Luego de asociar el concepto de maternidad con una carga extra de estrés a las madres, los investigadores también descubrieron que cuando la madre experimenta una plenitud en sus necesidades, se deriva como consecuencia una serie de beneficios para sus descendientes.

“Hemos encontrado que en medida de que las mujeres, específicamente las madres, están más habilitadas en términos de competencias socioemocionales, van a tener mejores competencias también para la crianza y establecimiento de vínculos propicios y nutricios que permitan ejercer de manera más eficiente su función sin la merma del bienestar como madres”.

Emociones bajo control
La investigadora señaló que estas competencias socioemocionales emiten un “efecto protector” en los hijos, quienes tienden a alejarse de conductas de riesgos. Según detalló, estas competencias están asociadas con la regulación emocional de la madre, la comunicación afectiva basada en el trato cordial con los hijos y la capacidad para establecer límites con ellos.

Norma Ruvalcaba Romero explicó que cuando una madre puede regular sus emociones, también es capaz de enviar a sus hijos mensajes para resolver conflictos de manera pacífica, lo que incluso puede desencadenar en un individuo que se aleja de entornos que favorecen la generación de violencia, agrega la experta.
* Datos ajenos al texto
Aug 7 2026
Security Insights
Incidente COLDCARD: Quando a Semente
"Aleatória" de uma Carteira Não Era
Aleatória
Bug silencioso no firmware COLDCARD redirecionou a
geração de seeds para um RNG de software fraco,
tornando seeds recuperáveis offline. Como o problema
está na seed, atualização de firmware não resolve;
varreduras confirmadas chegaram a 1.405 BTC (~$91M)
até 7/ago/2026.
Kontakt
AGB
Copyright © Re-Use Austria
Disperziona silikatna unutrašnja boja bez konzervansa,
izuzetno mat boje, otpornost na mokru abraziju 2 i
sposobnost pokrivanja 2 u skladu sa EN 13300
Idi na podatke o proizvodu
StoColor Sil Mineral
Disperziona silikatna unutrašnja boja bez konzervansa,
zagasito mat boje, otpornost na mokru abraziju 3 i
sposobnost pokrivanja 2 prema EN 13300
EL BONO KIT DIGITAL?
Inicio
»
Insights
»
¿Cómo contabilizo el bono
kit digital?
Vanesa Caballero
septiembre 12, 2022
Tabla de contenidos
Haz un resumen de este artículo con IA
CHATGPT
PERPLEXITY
“La salud mental de la madre realmente representa un bienestar no solo para ella misma y su familia, sino también para el ámbito colectivo”, sostuvo esta investigadora candidata al Sistema Nacional de Investigadores (SNI).

La doctora Ruvalcaba Romero mencionó que según los resultados de sus estudios, también se encontró que las madres que trabajan fuera de casa de manera remunerada presentan una mejor salud mental, que se traduce en mejor autoestima, comprensión de emociones y tendencia a la motivación, y presentan menor vulnerabilidad a la violencia intrafamiliar.
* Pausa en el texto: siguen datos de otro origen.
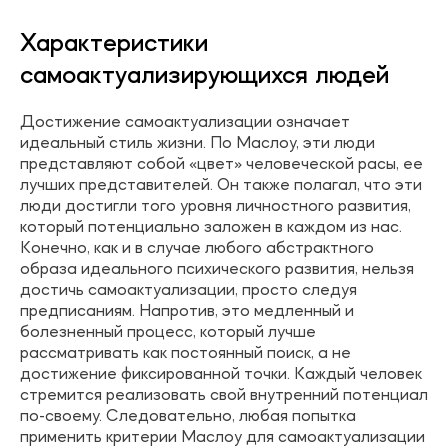
Характеристики
самоактуализирующихся людей
Достижение самоактуализации означает
идеальный стиль жизни. По Маслоу, эти люди
представляют собой «цвет» человеческой расы, ее
лучших представителей. Он также полагал, что эти
люди достигли того уровня личностного развития,
который потенциально заложен в каждом из нас.
Конечно, как и в случае любого абстрактного
образа идеального психического развития, нельзя
достичь самоактуализации, просто следуя
предписаниям. Напротив, это медленный и
болезненный процесс, который лучше
рассматривать как постоянный поиск, а не
достижение фиксированной точки. Каждый человек
стремится реализовать свой внутренний потенциал
по-своему. Следовательно, любая попытка
применить критерии Маслоу для самоактуализации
“Que la madre que trabaja tenga o no tenga mejores estos indicadores en salud mental tiene que ver con el soporte social, es decir, que ella se sienta acompañada en esa tarea de ser madre”.

Madres sin etiquetas
La doctora Columba Sánchez Martínez, investigadora del Departamento de Clínicas de la Salud Mental del CUCS, exhortó a las madres y futuras madres a no seguir los parámetros establecidos por la sociedad respecto a la maternidad, pues señaló que cada madre sigue su proceso desde el embarazo y la crianza.

“Los impactos de una maternidad tan vista en lo superficial producen cambios en el ser humano”, refirió la investigadora. Sánchez Martínez también mencionó que las madres deben estar en contacto con sus hijos desde el nacimiento, pues esto además de crear profundos lazos afectivos, también ayuda al desarrollo de defensas en la cría.

Para facilitar esos vínculos, la doctora indicó que debe analizarse la normativa en torno a las madres trabajadoras, para que estas tengan más opciones para estar en contacto con sus hijos y así se eviten futuros problemas de salud entre ambos. Por ello, una opción podría ser aumentar los días de permiso establecidos en el sector laboral para las mujeres que tendrán hijos.

Por su parte, el maestro Salvador Garibay Rivas, investigador del mismo departamento, mencionó que para que la madre tenga una salud mental de calidad, debe contar con un acompañamiento social, ya sea en pareja o en familia, y valorar su trabajo tanto en la crianza como en el desarrollo de su desempeño laboral.

“Para que la madre no pase por una mala salud mental, tiene que ver esto: tener conciencia de la importancia del bienestar individual, familiar y colectivo y hacerse de un soporte social, porque es fuente de bienestar”, puntualizó la doctora Ruvalcaba Romero.

El departamento cuenta con las Clínicas de Atención Psicológica Integral para el Bienestar (CAPIB), donde se prevé abrir desde el 17 de mayo un grupo de apoyo psicoterapéutico para madres con hijos de entre uno y cuatro años de edad.